Comme ça, sans réfléchir, ce qui m'a le plus marqué ce sont ses rencontres avec les actrices. La façon dont il les décrit est triste. Ça fait de la vraie peine. Aucune ne semble faire ça par passion (ce qui est possible par ailleurs). Elles sont seulement là pour l'argent. Aucun jugement de ma part, seulement une observation de ce que j'ai lu. Et ouais, ça c'est triste. Le plus chiant c'est quand la personne en face sait pourquoi t'es là. Elle en profite. Et c'est ce que font les producteurs en leur en demandant toujours plus.

J'ai aussi été surpris par la durée de vie des actrices. Une fois qu'elles ont fait le tour des différentes productions elles sont finies. Du coup, elles ont peu de chance de faire une vraie carrière. C'est assez horrible. Et d'après les témoignages, ce n'est pas prêt de changer.

Et puis il y aussi ce passage.

Un producteur (page 242) :

Faut pas oublier que la plupart des filles dans ce milieu, elles ne le font pas pour l'argent. Elles le font pour l'ego et par détresse affective. Elles n'ont tellement pas été habituées qu'on leur dise qu'elles sont belles qu'elles sont prêtes à montrer leur trou du cul pour ça. Elles sont complètement englouties dans une détresse affective. Et c'est des victimes.

Ça rejoint ce que j'ai compris dans ce livre. La plupart des filles ont des histoires compliquées souvent liées à des viols ou des agressions sexuelles arrivées pendant leur enfance.

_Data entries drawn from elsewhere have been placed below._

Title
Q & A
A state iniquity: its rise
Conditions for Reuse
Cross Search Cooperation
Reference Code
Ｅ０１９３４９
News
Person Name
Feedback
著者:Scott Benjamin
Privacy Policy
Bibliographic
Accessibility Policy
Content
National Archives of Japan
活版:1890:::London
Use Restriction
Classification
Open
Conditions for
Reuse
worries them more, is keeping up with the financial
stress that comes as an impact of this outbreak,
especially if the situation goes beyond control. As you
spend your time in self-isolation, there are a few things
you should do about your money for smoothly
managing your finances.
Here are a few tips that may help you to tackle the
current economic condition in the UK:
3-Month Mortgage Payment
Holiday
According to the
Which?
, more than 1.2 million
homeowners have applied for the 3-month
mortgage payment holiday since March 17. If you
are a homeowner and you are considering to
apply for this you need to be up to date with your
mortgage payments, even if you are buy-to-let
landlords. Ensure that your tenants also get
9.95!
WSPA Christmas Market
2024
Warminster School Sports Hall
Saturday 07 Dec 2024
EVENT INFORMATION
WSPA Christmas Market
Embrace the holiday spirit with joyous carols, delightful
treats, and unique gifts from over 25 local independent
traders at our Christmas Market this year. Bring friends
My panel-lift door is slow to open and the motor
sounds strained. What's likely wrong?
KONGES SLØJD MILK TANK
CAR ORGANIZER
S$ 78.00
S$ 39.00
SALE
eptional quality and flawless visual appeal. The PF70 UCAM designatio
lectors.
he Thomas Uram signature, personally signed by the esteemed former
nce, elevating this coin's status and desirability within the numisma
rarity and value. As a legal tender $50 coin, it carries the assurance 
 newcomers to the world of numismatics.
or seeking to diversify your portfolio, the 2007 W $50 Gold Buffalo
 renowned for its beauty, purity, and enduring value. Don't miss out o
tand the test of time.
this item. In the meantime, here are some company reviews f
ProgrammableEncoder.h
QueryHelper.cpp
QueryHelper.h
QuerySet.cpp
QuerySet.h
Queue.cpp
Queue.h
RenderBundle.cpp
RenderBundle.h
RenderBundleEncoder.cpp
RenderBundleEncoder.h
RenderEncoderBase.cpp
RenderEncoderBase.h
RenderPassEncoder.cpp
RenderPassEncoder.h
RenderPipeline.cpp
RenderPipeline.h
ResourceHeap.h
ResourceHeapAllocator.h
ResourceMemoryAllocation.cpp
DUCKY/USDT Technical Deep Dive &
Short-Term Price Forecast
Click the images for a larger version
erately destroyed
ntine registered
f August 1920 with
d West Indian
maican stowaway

À qui s'adresse ce livre ? 
Aux gens qui consomment du porno pro-amateur. C'est le porno qui n'est pas Dorcel et pas du homemade. C'est intéressant de découvrir les coulisses d'un monde aussi opaque. Même si bon, pour le coup la lecture du livre donne surtout la nausée. Après, comme tout, à chacun de faire ses choix en connaissance de cause.